In Algeria, Islam seen as an enemy in France

Abdou Semmar, editor of Algerie Focus, discussed Islam in France and the latter’s difficulty taking responsibility and its need to be “better armed against extremist Salafism.”

Q: What do you think of Manuel Valls’s remarks on the “war of civilization”?

A: “I’m not surprised that a prime minister, no matter their political affiliation, holds this type of belief. France is not intellectually armed to fight extremist Salafism, which thrives in social areas that escape state control. France is divided in half. A wall separates it. There is the France that Manuel Valls knows, and the poor banlieues. In these areas, the dream of integration failed and a communitarian Islam, that of basements and stairwellsPoliticians, has developed. The youths declare themselves Muslims to annoy the white people that reject them. They practice Islam as a resistance method. Salafists work in these areas. In the absence of political support, Manuel Valls is forced to adopt a rightist discourse in order to leave no room for the National Front.

Q: Do you feel there is an anti-Islam sentiment in France?

A: “Islam is seen as an enemy. We don’t see it as an element with which we can live in peace. Secularism has become a dogma. And secularism’s missteps have brought about significant unease. It pushes young people to feel discriminated against and to radicalize. We see, for example, the veil as a backward step for feminism. We refuse to see Muslims as an integral part of French society. There are around 5 million Muslims in France, that’s 8% of the population. For example, unlike in Germany, there are no public holidays for Muslims. For Aid, the French Muslim is obligated to take the day off or lie, while he pays his taxes just like everyone else. In my opinion, before anything can improve France needs to accept its cosmopolitanism. We have Versailles, beautiful neighborhoods on one side and Barbès on the other. It’s easier to get from Algiers to its suburbs than to get to the northern districts of Marseille. Once assumed, this cosmopolitanism must become a political tool.
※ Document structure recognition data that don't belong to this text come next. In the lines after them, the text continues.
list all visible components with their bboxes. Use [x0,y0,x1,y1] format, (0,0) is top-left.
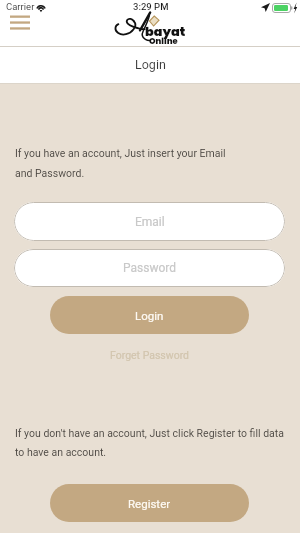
staticText: Password [123,261,177,275]
staticText: Email [135,215,165,229]
button[interactable]: Email [14,202,285,241]
button[interactable]: Forget Password [102,345,198,365]
staticText: Login [135,309,164,322]
staticText: Online [149,35,178,47]
staticText: Carrier [6,1,35,12]
button[interactable]: Register [50,484,249,522]
button[interactable]: Login [50,296,249,334]
staticText: Forget Password [110,349,190,361]
button[interactable]: Open navigation menu [4,12,36,34]
staticText: Register [128,497,171,510]
staticText: Login [135,57,166,72]
staticText: If you don't have an account, Just click… [15,427,284,459]
staticText: bayat [145,23,186,41]
staticText: If you have an account, Just insert your… [15,147,226,179]
staticText: 3:29 PM [133,1,169,12]
button[interactable]: Password [14,249,285,287]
And finally, the development of a folkloric and outlandish Islam must be stopped, this communitarian Islam of the banlieues.”

Muslims in Spain condemn the extremist assassinations

“We are shocked and awed by the cruel slaughter perpetrated by terrorists in the headquarters of the satirical weekly journal, Charlie Hebdo in Paris, a heartless criminal action, with total disregard for human life that deserves our strongest condemnation and conviction.

From the Union of Islamic Communities in Spain and the Islamic Commission of Spain, we strongly condemn this murderous action, feeling solidarity with the French people, with whom we are in dismayed, feeling their pain as ours, together in whatever are our religious beliefs or humanistic views we adhere to the condemnation expressed by our Government of Spain and express our condolences and solidarity for the victims, on behalf of the Spanish people.

We reiterate once again, from the Union of Islamic Communities in Spain, our firm condemnation of the violence that is no way to solve anything but only to deepen a conflict and to deepen the wounds and resentments, especially with these heinous murders, which we condemn and reject with disgust.

We hope that the ongoing research will succeed so that all citizens can continue to build a future of peace, safe from criminal threats, and we pray to God Almighty for it.”